The transition to Web 2.0 over the past few years has benefited a lot of people, services, and businesses. We are now more connected than we have ever been. This is making life, social networking, business, and communication far easier than it ever has been in the past.

Entire businesses and industries have sprung up from the adoption of Web 2.0 and this is definitely good for the internet and consumers in general. But there have been some problems associated with the Web 2.0 movement.

A recent article by Olan Ahern by the Resource for Security Executives, CSO, discusses one problem that has gotten worse since Web 2.0 began: privacy.

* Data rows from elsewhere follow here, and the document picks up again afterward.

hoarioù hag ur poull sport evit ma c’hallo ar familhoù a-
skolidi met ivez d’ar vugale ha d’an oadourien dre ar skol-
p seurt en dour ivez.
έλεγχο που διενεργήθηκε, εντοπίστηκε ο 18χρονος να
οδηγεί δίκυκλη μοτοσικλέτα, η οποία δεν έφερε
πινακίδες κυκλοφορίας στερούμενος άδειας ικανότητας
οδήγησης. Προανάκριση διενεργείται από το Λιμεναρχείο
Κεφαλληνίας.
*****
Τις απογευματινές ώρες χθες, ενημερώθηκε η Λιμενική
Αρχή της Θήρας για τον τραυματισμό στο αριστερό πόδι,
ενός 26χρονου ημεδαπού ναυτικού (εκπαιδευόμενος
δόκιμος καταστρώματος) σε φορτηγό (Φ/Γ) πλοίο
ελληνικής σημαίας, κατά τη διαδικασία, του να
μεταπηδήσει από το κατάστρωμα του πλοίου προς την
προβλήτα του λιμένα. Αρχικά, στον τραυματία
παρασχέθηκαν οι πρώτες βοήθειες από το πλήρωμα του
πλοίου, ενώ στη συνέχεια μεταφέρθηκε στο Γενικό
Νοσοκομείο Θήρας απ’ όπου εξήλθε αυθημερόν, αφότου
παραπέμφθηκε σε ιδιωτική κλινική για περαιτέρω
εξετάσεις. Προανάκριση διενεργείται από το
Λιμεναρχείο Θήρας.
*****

According to Olan “developments in social media and two-way communication channels such as Twitter, Facebook and YouTube, have made social privacy somewhat non-existent.” The privacy issue in today’s Web 2.0 dominated internet is new grounds for society in general. Never before has there been so much information so easily accessible about anyone who is active on the web.

What’s even scarier is the fact that Olan provides some statistics to back up his claim that privacy is a serious problem now. He found that “85 percent of businesses have experienced a data security breach” as one example. Any data breaches mean that people can gain access to the vast amount of private data that are kept on servers at these companies.

There is certainly a great deal more work to be done in the privacy area of the net. Companies and individuals need to be aware that as we continually become more connected that our information does as well. Taking steps to secure your private information is important.

For advice about handling your private information online, take a look at the Electronic Frontier Foundation’s list of 12 ways to protect your privacy. It can’t hurt to become a little more informed, especially as we continue to share more and more information on the web.